Deuxième exemple : il n’est pas rare qu’une entreprise dotée d’un CE unique dispose de 2 CHSCT et de 5 établissements DP. Admettons que les effectifs totalisent 350 salariés, le périmètre des CHSCT couvrant 140 et 210 salariés et les établissements DP respectivement 70 salariés chacun. Le nombre de représentants du personnel s’élève globalement à 24, soit 7 pour le CE, 3 pour le premier CHSCT, 4 pour le deuxième et 10 pour l’ensemble des DP (2 délégués par établissement). La création des CSE ramène le total des élus à 11... chiffre sans commune mesure avec celui qui prévalait antérieurement.

Compte tenu de ces éléments, c’est avec la plus grande prudence qu’il convient d’apprécier l’augmentation apparente du volume global d'heures de délégation annoncé par le projet de décret du 23 octobre. Dans les entreprises disposant d'établissements distincts CHSCT et DP, il y a fort à parier que ce volume subira un recul significatif, en lien avec la disparition des élus issus de telles entités.

Au demeurant, il reste exact que la réforme gouvernementale privilégie les heures de délégation au détriment du nombre d’élus, mais ce n’est pas un hasard : le Medef milite depuis longtemps pour une « professionnalisation » de la fonction de représentant du personnel. Il souhaite une concentration des moyens dévolus aux IRP sur quelques individus qui pourraient dès lors se transformer en « spécialistes ». Un tel objectif aboutirait à une centralisation de la représentation du personnel, incompatible avec le lien de proximité qui lui est nécessaire. Le maillage de terrain est crucial et, inéluctablement, il est étroitement tributaire du nombre d’élus.

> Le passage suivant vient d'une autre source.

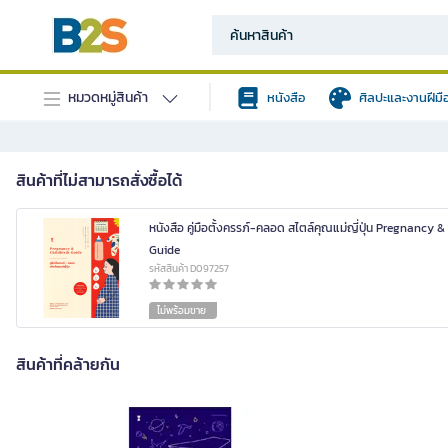
หมวดหมู่สินค้า
หนังสือ
ศิลปะและงานฝีมื
สินค้าที่ไม่สามารถสั่งซื้อได้
หนังสือ คู่มือตั้งครรภ์-คลอด สไตล์คุณแม่ญี่ปุ่น Pregnancy &
Guide
รหัสสินค้า D097257
ไม่พร้อมขาย
สินค้าที่คล้ายกัน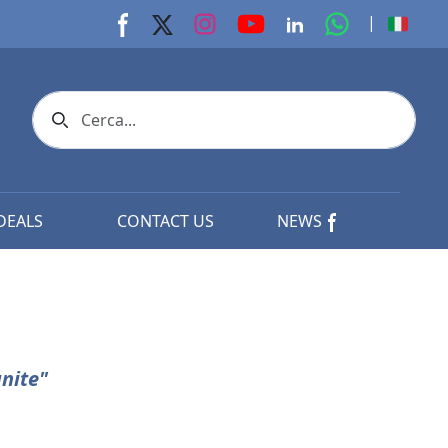
youtube page
Instagram page
whats app p
|
Facebook page
X page
Linkedin page
Search icon
DEALS
CONTACT US
NEWS
nite"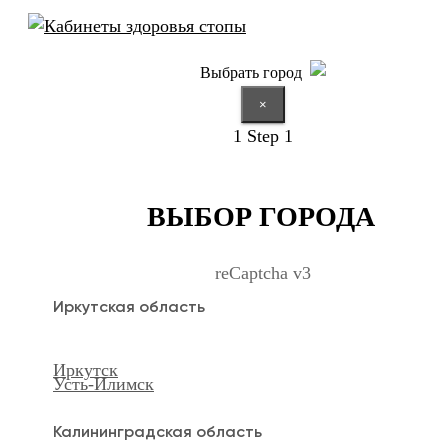
Выбрать город
×
1
Step 1
ВЫБОР ГОРОДА
reCaptcha v3
Иркутская область
Иркутск
Усть-Илимск
Калининградская область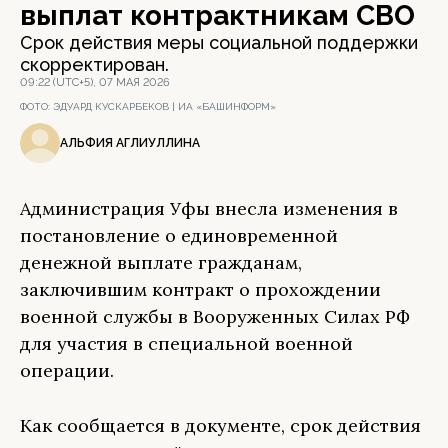
выплат контрактникам СВО
Срок действия меры социальной поддержки
скорректирован.
09:22 (UTC+5), 07 МАЯ 2026
ФОТО:
ЭДУАРД КУСКАРБЕКОВ | ИА «БАШИНФОРМ»
АЛЬФИЯ АГЛИУЛЛИНА
Администрация Уфы внесла изменения в
постановление о единовременной
денежной выплате гражданам,
заключившим контракт о прохождении
военной службы в Вооруженных Силах РФ
для участия в специальной военной
операции.
Как сообщается в документе, срок действия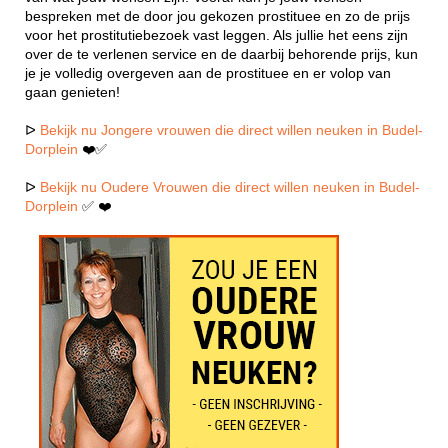
bespreken met de door jou gekozen prostituee en zo de prijs
voor het prostitutiebezoek vast leggen. Als jullie het eens zijn
over de te verlenen service en de daarbij behorende prijs, kun
je je volledig overgeven aan de prostituee en er volop van
gaan genieten!
ᐅ
Bekijk nu Jongere vrouwen die direct willen neuken in Budel-
Dorplein
❤️✅
ᐅ
Bekijk nu Oudere Vrouwen die direct willen neuken in Budel-
Dorplein
✅ ❤️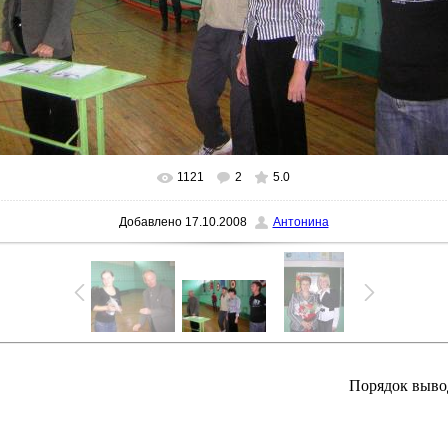
1121
2
5.0
В реальном размере
1457x911
/ 297.0Kb
Добавлено
17.10.2008
Антонина
Порядок выво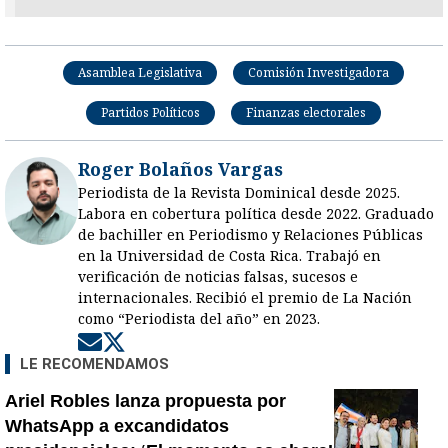
Asamblea Legislativa
Comisión Investigadora
Partidos Políticos
Finanzas electorales
Roger Bolaños Vargas
Periodista de la Revista Dominical desde 2025.
Labora en cobertura política desde 2022. Graduado
de bachiller en Periodismo y Relaciones Públicas
en la Universidad de Costa Rica. Trabajó en
verificación de noticias falsas, sucesos e
internacionales. Recibió el premio de La Nación
como “Periodista del año” en 2023.
Opens in new window
Opens in new window
LE RECOMENDAMOS
Ariel Robles lanza propuesta por
WhatsApp a excandidatos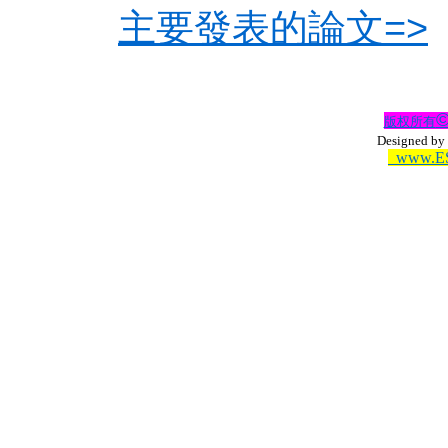
主要發表的論文=>
版权所有
Designed by 
www.ES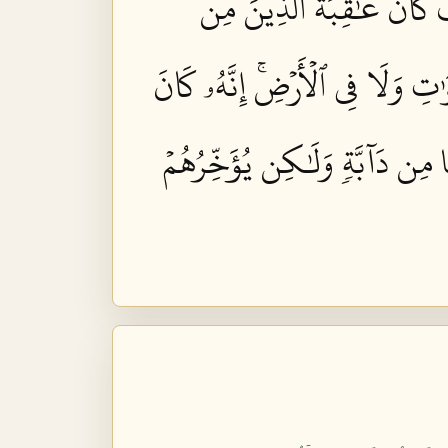
َ كَانَ عَٰقِبَةُ ٱلَّذِينَ مِن
وَٰتِ وَلَا فِي ٱلۡأَرۡضِۚ إِنَّهُۥ كَانَ
ا مِن دَآبَّةٖ وَلَٰكِن يُؤَخِّرُهُمۡ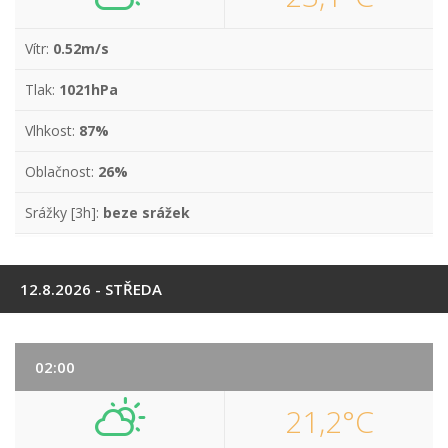
Vítr:
0.52m/s
Tlak:
1021hPa
Vlhkost:
87%
Oblačnost:
26%
Srážky [3h]:
beze srážek
12.8.2026 - STŘEDA
02:00
21,2°C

En dernier lieu, avant les ordonnances les acteurs sociaux disposaient de divers moyens pour élargir leur nombre. Ces moyens leur sont désormais interdits :

  • Ils avaient la possibilité de faire élire au CHSCT des salariés non candidats aux élections professionnelles : cette faculté disparaît en même temps que cette instance;
  • Ils pouvaient associer des salariés aux travaux du CE, par le biais des commissions : la suppression des crédits d’heures qui leur étaient dédiés rendra cette démarche pour le moins difficile.

Ces points ne sont pas anodins car ils touchent à la conception même du système de représentation du personnel : repli ou ouverture ? Les membres du CSE devront développer de nouvelles pratiques et faire preuve d’inventivité pour répondre positivement à cette question.